István Nádler
(Visegrád, 1938 - )
István Nádler finished his studies at the Hungarian College of Fine Arts’ Painting Department in 1963. He furthered his education in the Zugló Circle. In 1968 and 1968, he participated in the Iparterv exhibitions.
In the 1960s, he worked on colourful and dynamic hard-edge paintings. During the following decade, he conducted pictorial experiments – relying on a reduced set of forms – dealing with the phenomena of music and the spatiality of geometry. This was followed by a shift towards gestural painting, in which points of intersections between the opposing forces of horizontal and vertical movements and the notion of harmony played a central role. References to literature, music, the Bible and the history of art are crucial in his work.

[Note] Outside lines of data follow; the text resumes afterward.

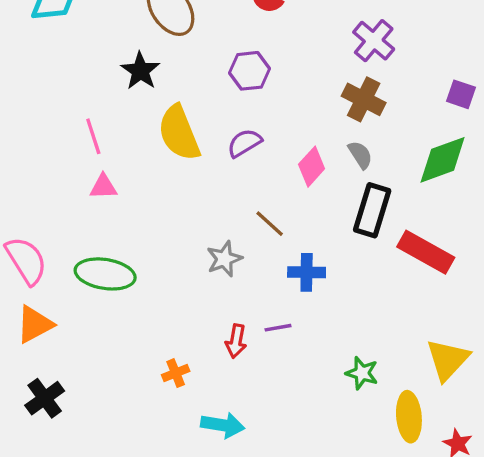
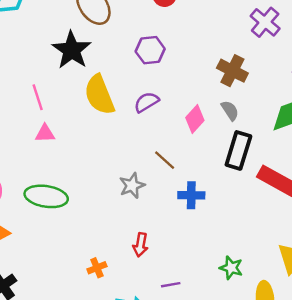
purple cross: (374, 41) -> (265, 22), moved
black star: (140, 71) -> (72, 50), size x1.4
purple line: (278, 328) -> (171, 285), moved

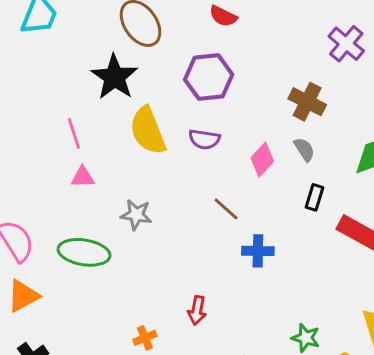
purple hexagon: (150, 50) -> (209, 77), size x1.4
purple semicircle: (147, 102) -> (204, 139), turned -140
black rectangle: (238, 150) -> (314, 197), size x0.6
gray star: (132, 186) -> (136, 215), moved, turned 30

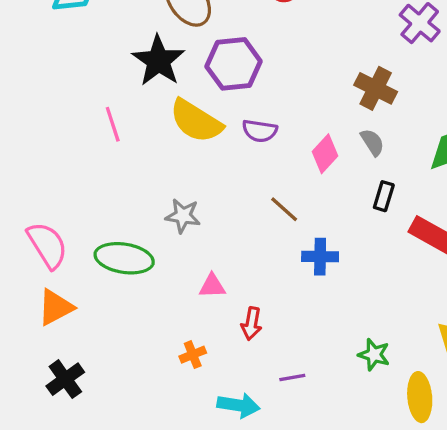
purple hexagon: (209, 77) -> (234, 64), moved
yellow semicircle: (148, 131) -> (196, 121), turned -36
pink triangle: (83, 177) -> (212, 286), moved

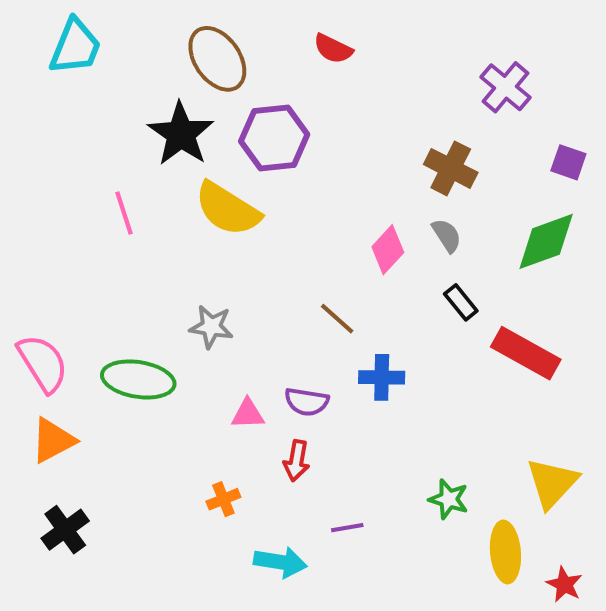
purple semicircle: (260, 131) -> (307, 402), moved
black rectangle: (384, 196) -> (461, 302), turned -56

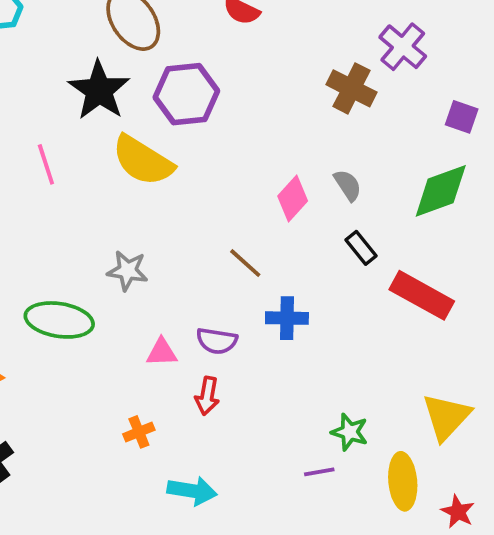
brown cross: (451, 168) -> (352, 88), moved
purple line: (347, 528) -> (319, 472), moved

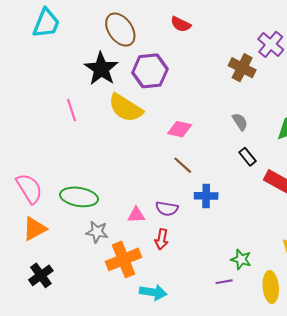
pink diamond: (293, 199) -> (180, 129), moved, turned 60
gray star: (128, 271) -> (97, 232), moved
orange cross: (139, 432) -> (123, 259), size x2.0

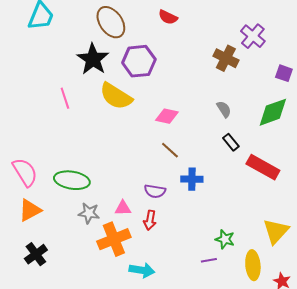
pink triangle: (136, 215) -> (123, 208), moved

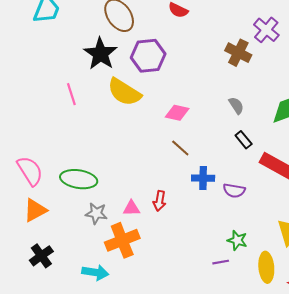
purple semicircle: (155, 191) -> (234, 191), moved
red arrow: (150, 220) -> (160, 201), moved
cyan arrow: (142, 270) -> (95, 272), moved

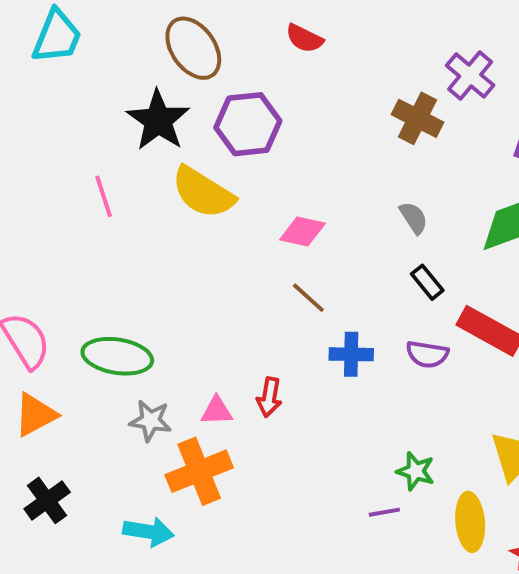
purple semicircle: (234, 191) -> (427, 354), moved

“Nádler’s entire oeuvre could be described as a search for an imaginary form that condenses the world into itself. He explores the delicate balance of opposing tensions throughout his work, seeking perspectives and constellations in which seemingly mutually exclusive qualities intertwine and dissolve – universal and concrete, spiritual and sensual, personal and impersonal, open and closed, abstract and objective, geometric and expressive, form and gesture, plane and space, above and below, outside and inside, visible and invisible, material and immaterial. ” – writes art historian, Dávid Fehér.
Nádler is a winner of the Kossuth Prize and a member of the Széchenyi Academy of Letters and Arts. His paintings can be found in the collections of the Centre Pompidou in Paris, the Hungarian National Gallery, the Ludwig Museum in Budapest, the Museum Folkwang in Essen, the Neue Nationalgalerie in Berlin and the Solomon R. Guggenheim Museum in New York.